But what happens now with __z
:
>>> test.__z
Traceback (most recent call last):
File "<stdin>", line 1, in <module>
AttributeError: 'Test' object has no attribute '__z'
In this case we get an error, great, however, it's still possible to access the attribute, we just need to add some magic to our code:
>>> test._Test__z
4
If we prepend the attribute name with _classname we can still access the value, but it's terrible wrong to do so.
According to the Python docs:
a name prefixed with an underscore (e.g. _spam) should be treated as a non-public part of the API (whether it is a function, a method or a data member).
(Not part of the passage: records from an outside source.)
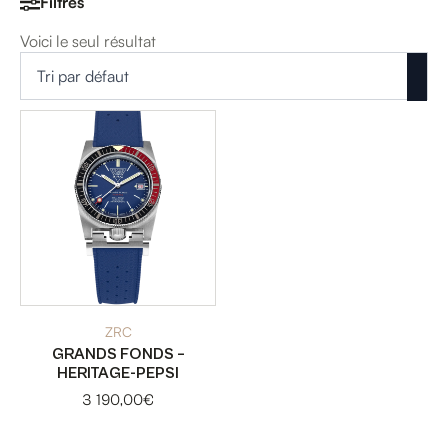
Filtres
Voici le seul résultat
ZRC
GRANDS FONDS –
HERITAGE-PEPSI
3 190,00
€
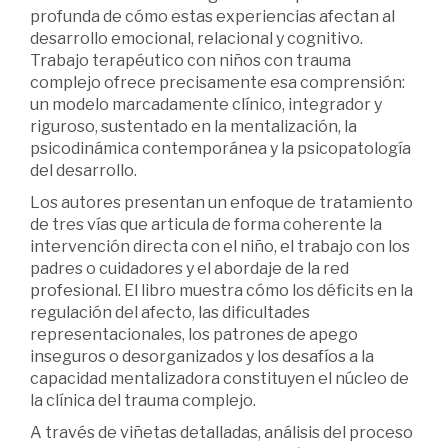
profunda de cómo estas experiencias afectan al
desarrollo emocional, relacional y cognitivo.
Trabajo terapéutico con niños con trauma
complejo ofrece precisamente esa comprensión:
un modelo marcadamente clínico, integrador y
riguroso, sustentado en la mentalización, la
psicodinámica contemporánea y la psicopatología
del desarrollo.
Los autores presentan un enfoque de tratamiento
de tres vías que articula de forma coherente la
intervención directa con el niño, el trabajo con los
padres o cuidadores y el abordaje de la red
profesional. El libro muestra cómo los déficits en la
regulación del afecto, las dificultades
representacionales, los patrones de apego
inseguros o desorganizados y los desafíos a la
capacidad mentalizadora constituyen el núcleo de
la clínica del trauma complejo.
A través de viñetas detalladas, análisis del proceso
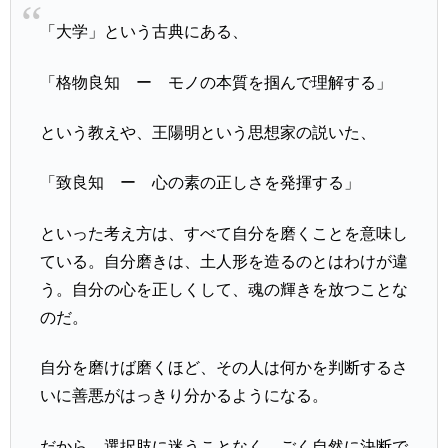
「大学」という古典にある、
「格物良知 ー モノの本質を掴んで理解する」
という教えや、王陽明という思想家の説いた、
「致良知 ー 心の素の正しさを発揮する」
といった考え方は、すべて自分を磨くことを意味し
ている。自分磨きは、土人形を造るのとはわけが違
う。自分の心を正しくして、魂の輝きを放つことな
のだ。
自分を磨けば磨くほど、その人は何かを判断するさ
いに善悪がはっきり分かるようになる。
だから、選択肢に迷うことなく、ごく自然に決断で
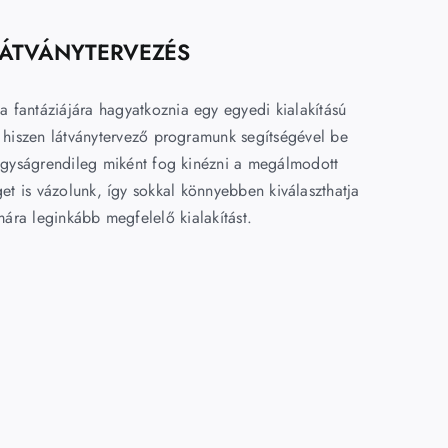
LÁTVÁNYTERVEZÉS
 fantáziájára hagyatkoznia egy egyedi kialakítású
tt, hiszen látványtervező programunk segítségével be
agyságrendileg miként fog kinézni a megálmodott
get is vázolunk, így sokkal könnyebben kiválaszthatja
ára leginkább megfelelő kialakítást.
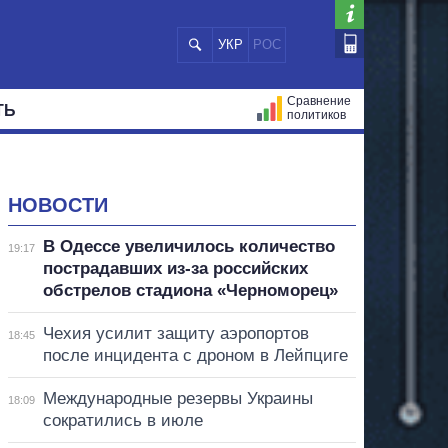
УКР
РОС
Сравнение
ТЬ
политиков
СТРАЦИЙ
МЭРЫ
ВСЕ ПЕРСОНЫ
НОВОСТИ
В Одессе увеличилось количество
19:17
пострадавших из-за российских
обстрелов стадиона «Черноморец»
Чехия усилит защиту аэропортов
18:45
после инцидента с дроном в Лейпциге
Международные резервы Украины
18:09
сократились в июле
It should be considered an implementation detail and subject to change without notice.
Any identifier of the form spam (at least two leading underscores, at most one trailing underscore) is textually replaced with _classnamespam, where classname is the current class name with leading underscore(s) stripped
Use Context Managers to Handle Resources
When working with resources, such as files, database connections, etc, that we need to handle the code for successfully close or release the resource, and it's very common to see something like the following:
>>> my_file = open('filename.txt', 'w')
>>> # read my_file or do something with it
>>> my_file.close()
This code is right, unless something happens in between, what if an error occurs, how can we make sure that the file gets always closed? Here is where Context Managers enter into play:
>>> with open('filename.txt', 'w') as my_file:
... # do something with `my_file`
That's a much safer way to do it!
Summary
Python is a very simple and elegant language to work with. It's simplicity makes it very popular among students or people learning to code, however, it's very important to write proper Python code. I hope that after reading the article you have a few ideas into what's the Pythonic way of writing code, and that you can research for many more.
I hope you enjoyed it!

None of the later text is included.